8. En revanche, si la Chambre devait à ce stade certifier un appel interlocutoire contre la décision par laquelle l’Accusé a été déclaré apte à être jugé, il est probable que la procédure s’en trouverait considérablement retardée. Se poserait alors inévitablement la question de savoir si le procès devrait être suspendu en attendant que l’appel soit tranché. Dans de telles circonstances, il est difficile de voir en quoi le règlement immédiat de la question par la Chambre d’appel pourrait concrètement faire progresser la procédure. De plus, tout en étant profondément consciente que la Décision contestée porte sur des points juridiques importants sur lesquels le Tribunal ne s’était jamais prononcé auparavant, la Chambre n’est pas en mesure de déterminer, au vu du libellé très général de la Requête de la Défense, si cette Décision est éventuellement viciée en raison d’une omission ou d’une erreur. On peut également se demander si l’Accusé n’aurait pas autant - voire davantage - intérêt à ce que son procès s’achève rapidement, compte tenu notamment de son état de santé. En cas de condamnation, la question du bien-fondé de la décision par laquelle il a été déclaré apte à être jugé pourra alors être invoquée en appel suivant la procédure habituelle et au moment opportun.
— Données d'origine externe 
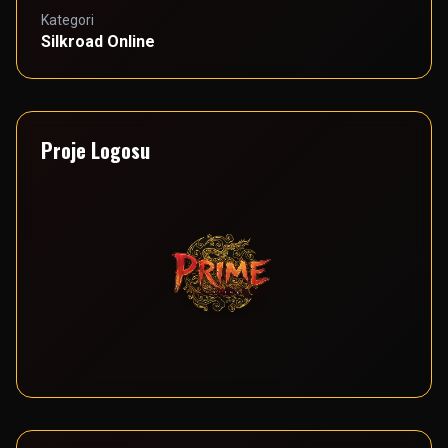
Kategori
Silkroad Online
Proje Logosu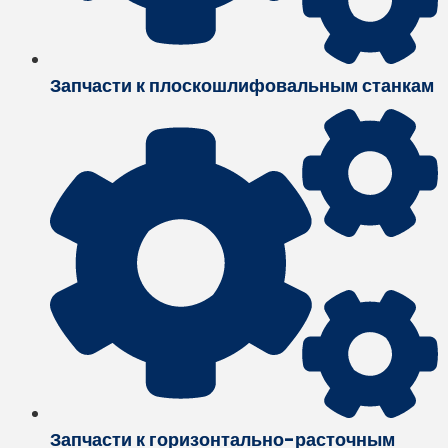
Запчасти к плоскошлифовальным станкам
Запчасти к горизонтально-расточным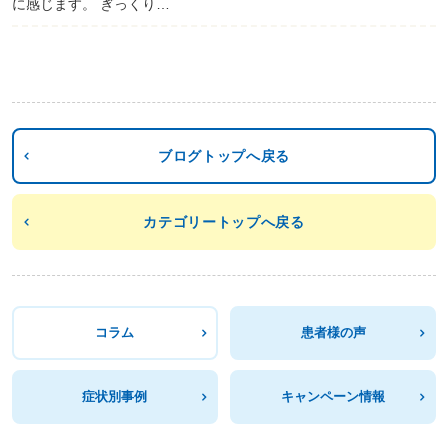
に感じます。 ぎっくり…
ブログトップへ戻る
カテゴリートップへ戻る
コラム
患者様の声
症状別事例
キャンペーン情報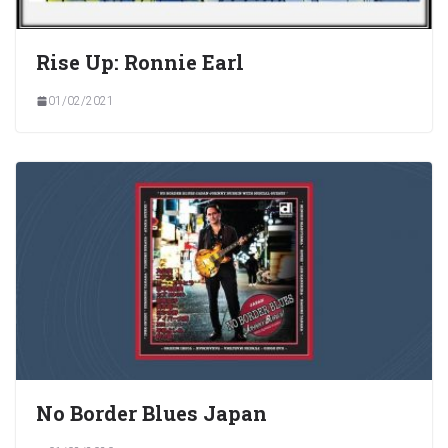
Rise Up: Ronnie Earl
01/02/2021
No Border Blues Japan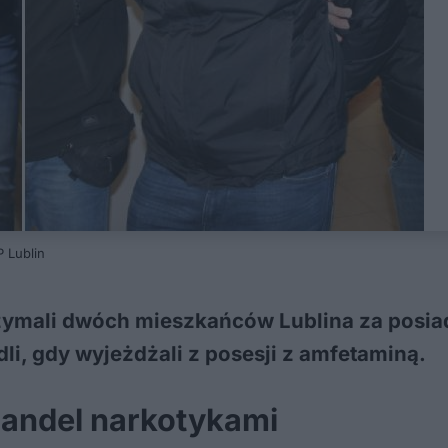
P Lublin
zymali dwóch mieszkańców Lublina za posia
li, gdy wyjeżdżali z posesji z amfetaminą.
handel narkotykami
Ceci permettrait de créer des conditions plus favorables à un examen complet et attentif des points juridiques importants ainsi soulevés. Si la Chambre d’appel devait conclure que l’Accusé aurait dû être déclaré inapte à être jugé, toute condamnation prononcée à l’encontre de ce dernier serait alors annulée.

9. Pour les raisons susmentionnées et compte tenu des circonstances particulières de l’espèce, la Chambre n’est pas d’avis que le règlement immédiat de la question par la Chambre d’appel pourrait concrètement faire progresser la procédure, cette condition étant requise par l’article 73 B) du Règlement pour que la Chambre fasse droit à la Requête de la Défense. La Chambre ne saurait être convaincue, en tout état de cause, qu’un examen mettant dûment en balance les considérations pertinentes justifierait qu’elle se prononce, dans l’exercice de son pouvoir discrétionnaire, en faveur de la Requête de la Défense à ce stade de la procédure. La Requête est donc rejetée.

 

Fait en anglais et en français, la version en anglais faisant foi.

Le 17 juin 2004
La Haye (Pays-Bas)

Le Président de la Chambre de première instance
__________
Kevin Parker

[Sceau du Tribunal]


1 - L’article 73 C) du Règlement de procédure et de preuve (le « Règlement ») dispose que les demandes de certification « doivent être enregistrées dans les sept jours suivant le dépôt de la décision contestée ».
2 - Requête de la Défense, par. 4.
3 - Requête de la Défense, par. 10 et 12.
4 - Requête de la Défense, par. 5.
5 - Requête de la Défense, par. 14.
6 - Réponse de l’Accusation, par. 4.
7 - Réponse de l’Accusation, par. 5 et 6.
8 - Réponse de l’Accusation, par. 9.
9 - Réponse de l’Accusation, par. 6, 7 et 8.